In the next few years, heterosexual contact will become the major source of infection for Aids in China, endangering the general population not just high-risk groups.
Up to now, intravenous drug use is still the major transmission channel, while unsanitary blood selling from the mid-1980s to 1990s has affected farming regions in central China. But with the increase in promiscuity and widespread prostitution, heterosexual contact will replace drug injection as the major cause of HIV and Aids infections.
So far, most victims of the epidemic in China have been drug addicts, farmers who sold blood, people receiving transfusion from tainted blood and prostitutes.
International Aids experts have warned that the disease can spread to the mainstream population unless China takes urgent measures to stop the spread.

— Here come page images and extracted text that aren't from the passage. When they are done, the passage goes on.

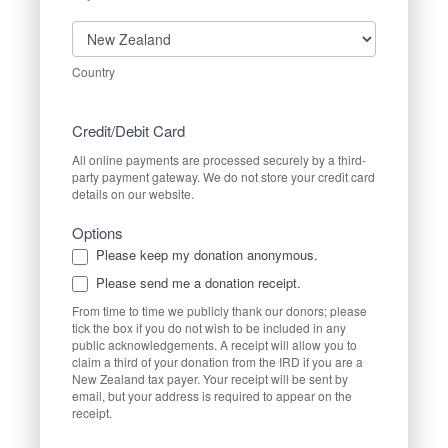
Country
Country
Credit/Debit Card
All online payments are processed securely by a third-
party payment gateway. We do not store your credit card
details on our website.
Options
Please keep my donation anonymous.
Please send me a donation receipt.
From time to time we publicly thank our donors; please
tick the box if you do not wish to be included in any
public acknowledgements. A receipt will allow you to
claim a third of your donation from the IRD if you are a
New Zealand tax payer. Your receipt will be sent by
email, but your address is required to appear on the
receipt.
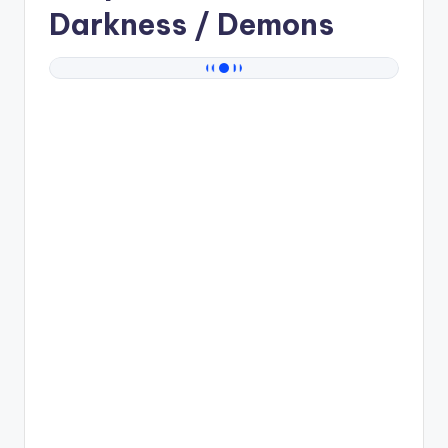
Darkness / Demons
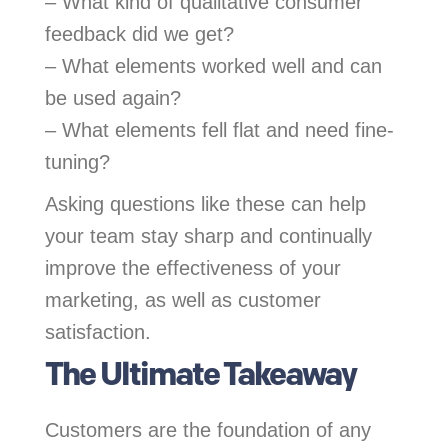
– What kind of qualitative consumer
feedback did we get?
– What elements worked well and can
be used again?
– What elements fell flat and need fine-
tuning?
Asking questions like these can help
your team stay sharp and continually
improve the effectiveness of your
marketing, as well as customer
satisfaction.
The Ultimate Takeaway
Customers are the foundation of any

China now has 840,000 HIV and Aids cases and is still in the low prevalence level. But high prevalence clusters continue to increase at a rapid rate among high risk groups like drug users and prostitutes who exist in various forms in China and most of them do not use condoms and have high-risk behaviour.
Meanwhile, many homosexual and bisexual men have set up families with a female, which poses another threat to women and also to babies who will be infected through their mothers. Infection through blood transfusions has been basically curbed in China and will not pose a high risk for Aids spread.
But in some rural areas, irresponsible or ill-informed doctors in recent years have still used unchecked blood they buy from farmers for transfusions rather than blood from blood banks, which costs more.
International organisations, including the United Nations, believe China's official figure for the number of infections is far too low, suggesting it could rise to 20 million by 2010.